Review
Studying the QGP with Jets at the LHC and RHIC

https://doi.org/10.1016/j.ppnp.2022.103940Get rights and content

Abstract

We review the current status of jet measurements in heavy-ion collisions at the Large Hadron Collider (LHC) and the Relativistic Heavy Ion Collider (RHIC). We discuss how the current measurements provide information about the quark-gluon plasma and discuss near future opportunities at both RHIC and the LHC.

Introduction

The main goal of the heavy-ion physics program at the Large Hadron Collider (LHC) and the Relativistic Heavy Ion Collider (RHIC) is to study quantum chromodynamics (QCD) at extremely high temperature. In order to do this, heavy nuclei are collided at ultrarelativistic energies. As the nuclei pass through each other, a region of extremely large energy density is created (greater than 12 GeV/fm3 1 fm after the collision [1]) and this results in the creation of matter known as the quark–gluon plasma (QGP) [2], [3], [4], [5], [6]. A major discovery of the RHIC and LHC experimental programs is that the QGP is well described as a nearly ideal fluid [7] with a maximal temperature of at least 300 MeV [8]. This strongly coupled fluid exhibits a viscosity to entropy ratio near the conjectured lower limit of 14π [9], expected for quantum fluids [10] that can be described in picture of holographic duality between field theory and classical gravity [11].

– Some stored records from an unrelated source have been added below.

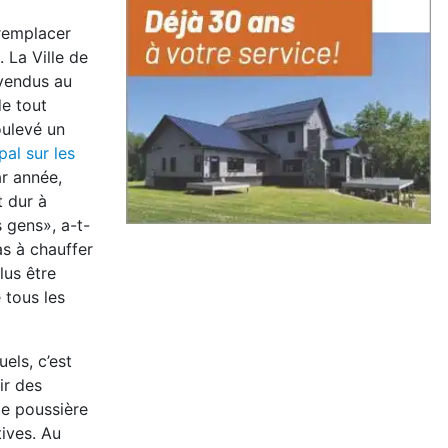
remplacer
. La Ville de
 vendus au
de tout
oulevé un
al sur les
ar année,
t dur à
 gens», a-t-
as à chauffer
lus être
 tous les
els, c’est
ir des
de poussière
tives. Au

A key aim is to understand how such a strongly correlated liquid arises from the underlying theory, QCD, and its degrees of freedom, the quarks and gluons. Jet measurements in heavy-ion collisions are of great interest to study the microscopic structure of the QGP liquid. Since jets are multi-scale objects, they probe the QGP at varying length scales. Jets have been identified as central to understanding the nature of the interactions which give rise to the fluid-like behavior of the QGP [12], [13].

Jets in hadronic collisions are formed by the point-like scattering of quarks and/or gluons. Jets are well-defined objects in QCD and are under good theoretical and experimental control in pp collisions (see e.g Refs. [14], [15], [16], [17]). In heavy-ion collisions, the hard, elementary scatterings leading to jet production occur in the early stages of the collision. The evolution of the scattered quark or gluon towards hadronisation is embedded with and interacts with the evolving QGP medium, and is thus subject to modifications relative to pp collisions.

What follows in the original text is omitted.